Reports of incidents regarding inappropriate use of University electronic mail systems as they pertain to this policy should be referred to the Dean of Students if the alleged sender is a student, to the academic department, if the alleged sender is a faculty member, and to the immediate supervisor if the alleged sender is a staff or administrator. Breach of or disregard for this and other policies and procedures concerning access and acceptable use of computing, networking, telephony, and information resources may result in the denial or removal of access privileges by a system or network administrator, and may lead to disciplinary action under the applicable University's standards of conduct, i.e., Student Handbook and Employee Policies & Procedures.  Additionally, such disregard may be referred to other authorities for civil litigation and criminal prosecution under applicable state and federal statutes. As email is a privilege extended to the University community to facilitate communication, employees should utilize it ethically and within bounds of this and other University policies. Employees can be disciplined for misuse or unauthorized use of email up to and including suspension of privileges for a particular period of time, suspension from the job, or termination. Such actions can be taken by the department head in consultation with Human Resources as part of the Progressive Discipline procedure. In some cases, the University authority handling the incident report may request that the system administrator suspend the access to a University electronic communication system by the individual under investigation. For example, the Office of the Dean of Students may request that access be suspended pending the outcome of a conduct hearing process, or a supervisor or Human Resources may request that access be suspended for an employee pending the outcome of an investigation or disciplinary process.

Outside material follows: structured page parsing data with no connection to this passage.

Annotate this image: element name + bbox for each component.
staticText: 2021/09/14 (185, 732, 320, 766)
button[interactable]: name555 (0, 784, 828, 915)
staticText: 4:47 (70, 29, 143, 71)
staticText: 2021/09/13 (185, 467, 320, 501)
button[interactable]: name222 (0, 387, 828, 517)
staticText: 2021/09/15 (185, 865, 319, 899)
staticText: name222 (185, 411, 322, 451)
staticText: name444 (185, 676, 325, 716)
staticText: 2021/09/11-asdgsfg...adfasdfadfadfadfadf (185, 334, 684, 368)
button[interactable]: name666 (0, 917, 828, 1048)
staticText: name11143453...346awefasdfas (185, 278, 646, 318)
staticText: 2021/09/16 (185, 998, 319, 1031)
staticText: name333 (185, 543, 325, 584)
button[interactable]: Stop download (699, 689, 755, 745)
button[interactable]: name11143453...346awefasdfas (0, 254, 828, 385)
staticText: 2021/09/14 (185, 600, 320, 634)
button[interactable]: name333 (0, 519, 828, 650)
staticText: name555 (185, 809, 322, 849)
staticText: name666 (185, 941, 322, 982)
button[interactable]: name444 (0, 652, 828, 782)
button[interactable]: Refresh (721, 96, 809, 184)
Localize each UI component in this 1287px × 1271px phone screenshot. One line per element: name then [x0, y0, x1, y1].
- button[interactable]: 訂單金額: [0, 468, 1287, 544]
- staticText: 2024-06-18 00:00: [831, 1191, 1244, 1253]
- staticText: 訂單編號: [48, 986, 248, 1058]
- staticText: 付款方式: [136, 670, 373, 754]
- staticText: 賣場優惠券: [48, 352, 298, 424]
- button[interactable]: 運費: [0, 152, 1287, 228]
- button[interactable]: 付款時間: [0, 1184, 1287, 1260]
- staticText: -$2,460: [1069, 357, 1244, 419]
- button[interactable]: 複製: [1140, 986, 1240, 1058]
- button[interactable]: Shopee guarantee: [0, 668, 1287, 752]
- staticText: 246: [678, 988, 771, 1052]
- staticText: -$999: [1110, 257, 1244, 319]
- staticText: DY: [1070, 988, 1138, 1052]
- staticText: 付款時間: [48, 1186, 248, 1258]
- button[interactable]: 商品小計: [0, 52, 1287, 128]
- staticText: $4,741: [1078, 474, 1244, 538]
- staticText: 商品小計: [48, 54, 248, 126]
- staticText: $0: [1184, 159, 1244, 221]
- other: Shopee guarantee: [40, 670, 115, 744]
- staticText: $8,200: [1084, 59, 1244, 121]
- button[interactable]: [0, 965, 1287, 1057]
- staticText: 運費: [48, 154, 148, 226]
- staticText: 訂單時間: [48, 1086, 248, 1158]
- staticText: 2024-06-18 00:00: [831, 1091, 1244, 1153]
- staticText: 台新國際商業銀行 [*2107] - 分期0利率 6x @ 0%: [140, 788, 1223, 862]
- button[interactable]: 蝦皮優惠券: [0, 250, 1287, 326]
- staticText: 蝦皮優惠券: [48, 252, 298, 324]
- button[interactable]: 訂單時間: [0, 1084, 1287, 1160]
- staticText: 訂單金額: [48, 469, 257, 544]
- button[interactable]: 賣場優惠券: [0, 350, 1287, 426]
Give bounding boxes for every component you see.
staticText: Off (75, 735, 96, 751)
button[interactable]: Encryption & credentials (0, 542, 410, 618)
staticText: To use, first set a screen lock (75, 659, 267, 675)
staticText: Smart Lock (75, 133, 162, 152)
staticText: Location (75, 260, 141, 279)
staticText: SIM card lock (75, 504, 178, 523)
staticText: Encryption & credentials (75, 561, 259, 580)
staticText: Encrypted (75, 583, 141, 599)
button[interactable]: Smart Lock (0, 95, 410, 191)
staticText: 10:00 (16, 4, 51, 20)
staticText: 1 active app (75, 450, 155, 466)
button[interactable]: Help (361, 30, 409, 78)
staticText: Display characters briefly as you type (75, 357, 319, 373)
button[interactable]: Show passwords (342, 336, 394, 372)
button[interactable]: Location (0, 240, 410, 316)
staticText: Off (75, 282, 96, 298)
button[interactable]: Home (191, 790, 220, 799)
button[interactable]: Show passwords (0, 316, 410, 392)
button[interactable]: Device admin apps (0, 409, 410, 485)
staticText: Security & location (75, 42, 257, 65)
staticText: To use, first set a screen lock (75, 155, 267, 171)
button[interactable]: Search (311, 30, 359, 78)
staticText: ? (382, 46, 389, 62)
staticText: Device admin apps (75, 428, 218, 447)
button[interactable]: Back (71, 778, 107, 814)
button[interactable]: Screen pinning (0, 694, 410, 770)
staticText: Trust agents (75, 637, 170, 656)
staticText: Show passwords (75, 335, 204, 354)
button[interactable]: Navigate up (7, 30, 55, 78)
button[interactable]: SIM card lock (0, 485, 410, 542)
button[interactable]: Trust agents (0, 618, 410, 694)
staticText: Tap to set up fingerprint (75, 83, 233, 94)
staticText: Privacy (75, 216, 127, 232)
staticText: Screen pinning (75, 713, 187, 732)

Legal context for this policy:

Regarding legal context, all existing laws (local, state, and federal) and University policies, regulations, and rules apply, including not only those laws, policies, regulations, and rules that are specific to computers and networks but also those that apply generally to personal conduct.


This policy will be maintained in accordance with the Acceptable Use & Security Policy.


In emergency cases, actions may be taken by the Incident Response Team in accordance with the procedures in the ITS Incident Response Policy.  These actions may include rendering systems inaccessible.